[MAX] Add Wan-Animate pipeline support by kkimmk · Pull Request #6347 · modular/modular

kkimmk · 2026-04-03T10:13:59Z

Summary

This PR adds support for the Wan-Animate pipeline (Wan-AI/Wan2.2-Animate-14B-Diffusers), a video generation model for motion transfer and character replacement built on top of the existing Wan I2V pipeline.

CLIP vision encoder: Adds a MAX-native CLIP vision encoder (clip_encoder.py, layers/) used as an image conditioning signal. The existing CLIP text encoder is extracted into clip_modulev3 to avoid a naming collision.
Wan-Animate transformer: Extends WanTransformerModel with pose injection (Conv3d), CLIP image cross-attention, a face adapter (WanAnimateFaceEncoder), and a motion encoder (WanAnimateMotionEncoder). Transformer layers are refactored into a layers/ subpackage.
Wan-Animate pipeline: Adds WanAnimatePipeline extending WanI2VPipeline, supporting animate mode (motion transfer) and replace mode (background-preserving character replacement via mask) with multi-segment processing and temporal overlap.
Tokenizer and preprocessing: Extends PixelGenerationTokenizer and adds video_processor.py to handle pose video, face pixels, background video, and mask inputs for the Animate pipeline.

How to Run

The Wan-Animate pipeline requires preprocessed driving videos — a skeleton pose video (DWPose renders) and a cropped face video — rather than raw footage. To generate them from a raw driving video, use the official preprocessing scripts.
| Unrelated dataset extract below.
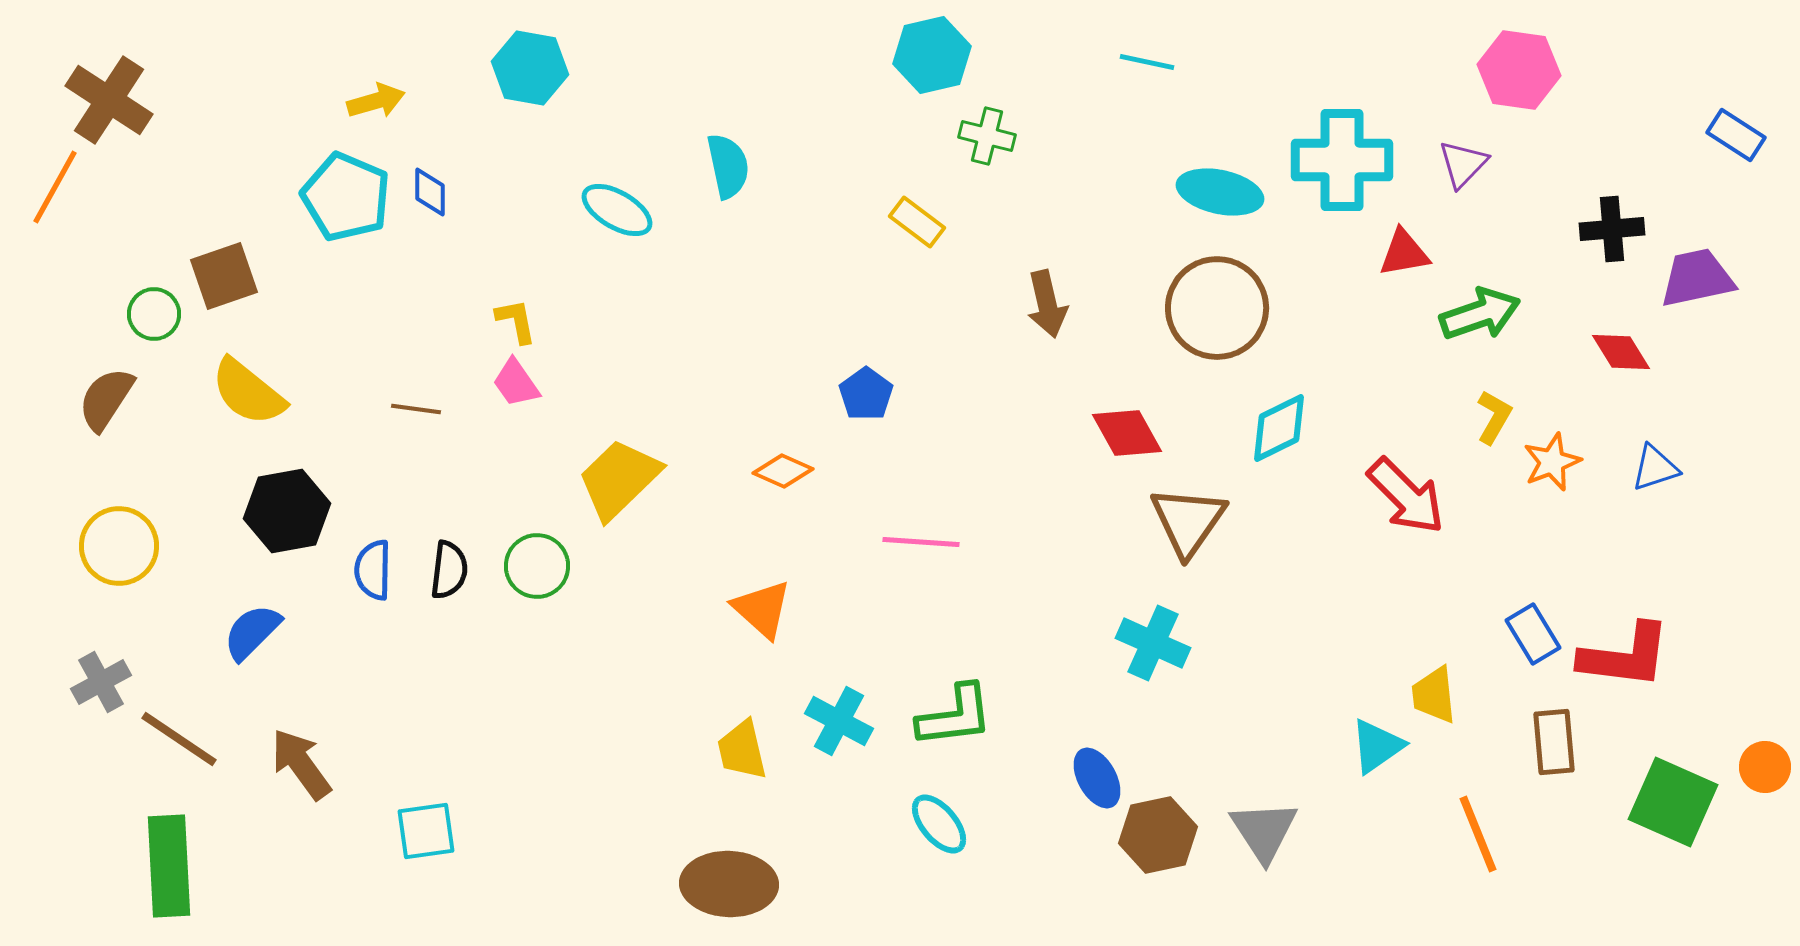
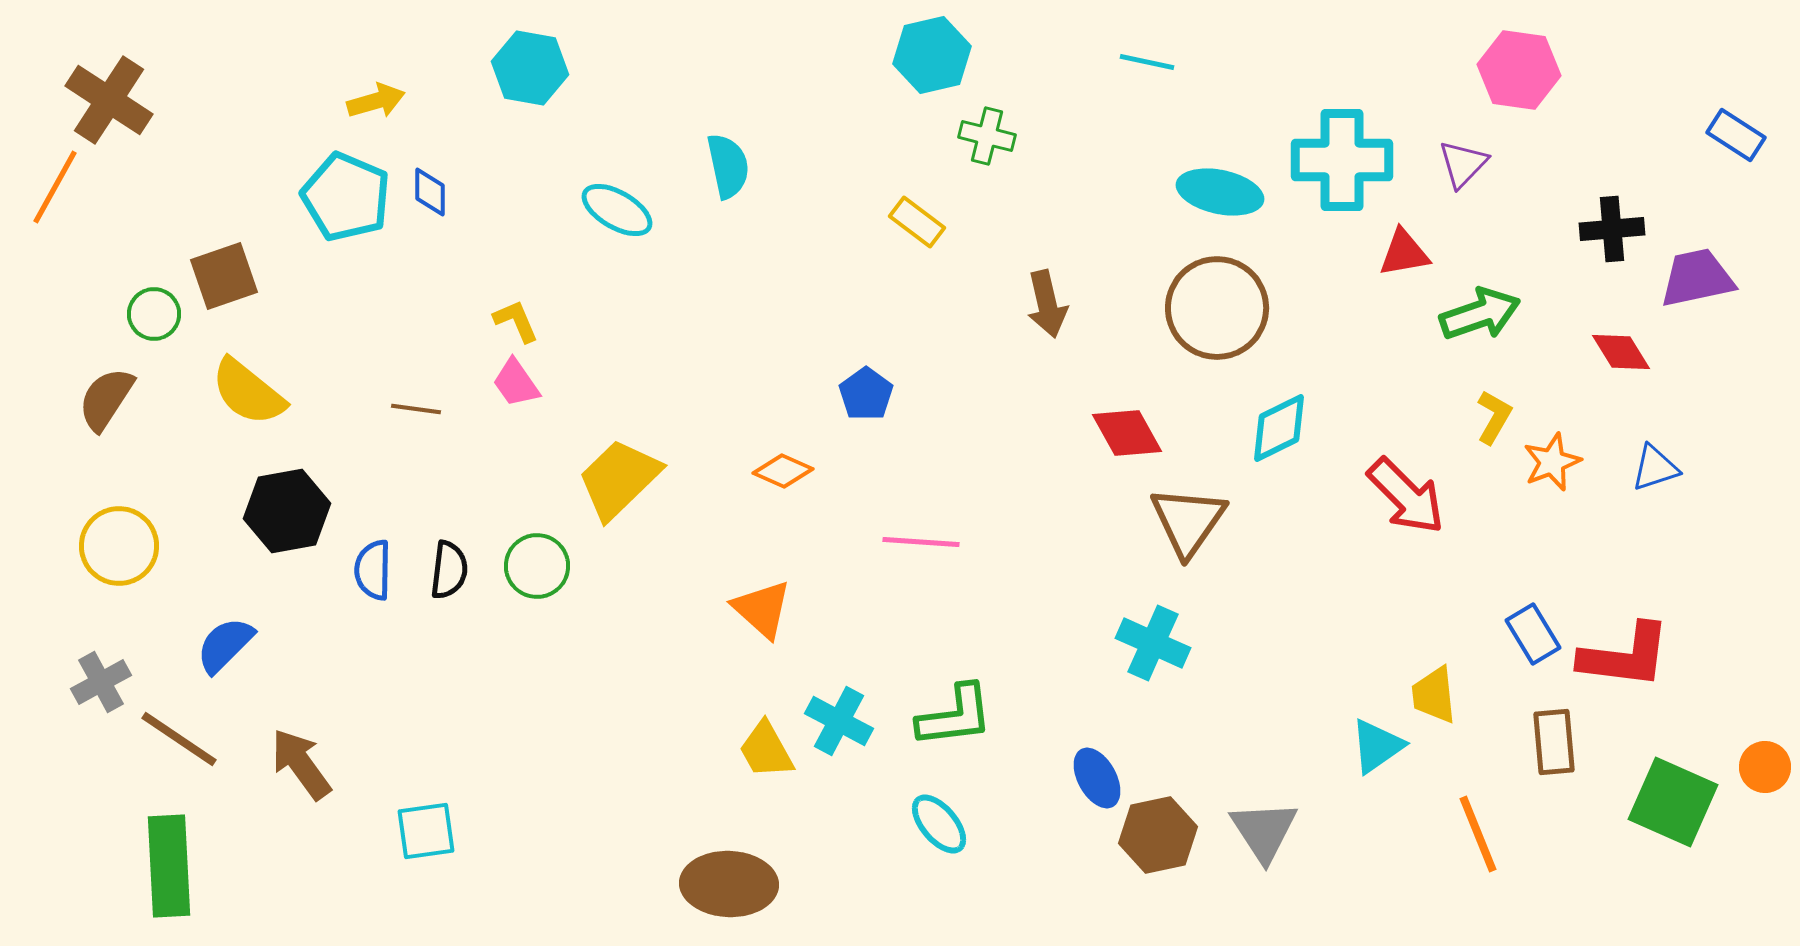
yellow L-shape at (516, 321): rotated 12 degrees counterclockwise
blue semicircle at (252, 632): moved 27 px left, 13 px down
yellow trapezoid at (742, 750): moved 24 px right; rotated 16 degrees counterclockwise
Alternatively, pre-processed sample assets are available for download at https://huggingface.co/datasets/squeezebits/diffusion-benchmark.

Animate Mode

./bazelw run //max/examples/diffusion:simple_offline_video_generation -- \
      --model Wan-AI/Wan2.2-Animate-14B-Diffusers \
      --input-image <character.jpeg> \
      --pose-video <pose.mp4> \
      --face-video <face.mp4> \
      --prompt "A character moving naturally." \
      --height 480 --width 848 --num-frames 77 \
      --num-inference-steps 40 --seed 42  --num-warmups 1 \
      --guidance-scale 1.0 \
      --output output_animate.mp4

Replace Mode

./bazelw run //max/examples/diffusion:simple_offline_video_generation -- \
      --model Wan-AI/Wan2.2-Animate-14B-Diffusers \
      --input-image <character.jpeg> \
      --pose-video <pose.mp4> \
      --face-video <face.mp4> \
      --prompt "A character moving naturally." \
      --height 480 --width 848 --num-frames 77 \
      --num-inference-steps 40 --seed 42 --num-warmups 1 \
      --guidance-scale 1.0 \
      --output output_replace.mp4
      --animate-mode replace \
      --background-video <background.mp4> \
      --mask-video <mask.mp4>

Checklist

PR is small and focused — consider splitting larger changes into a
sequence of smaller PRs
I ran ./bazelw run format to format my changes
I added or updated tests to cover my changes
If AI tools assisted with this contribution, I have included an
Assisted-by: trailer in my commit message or this PR description
(see AI Tool Use Policy)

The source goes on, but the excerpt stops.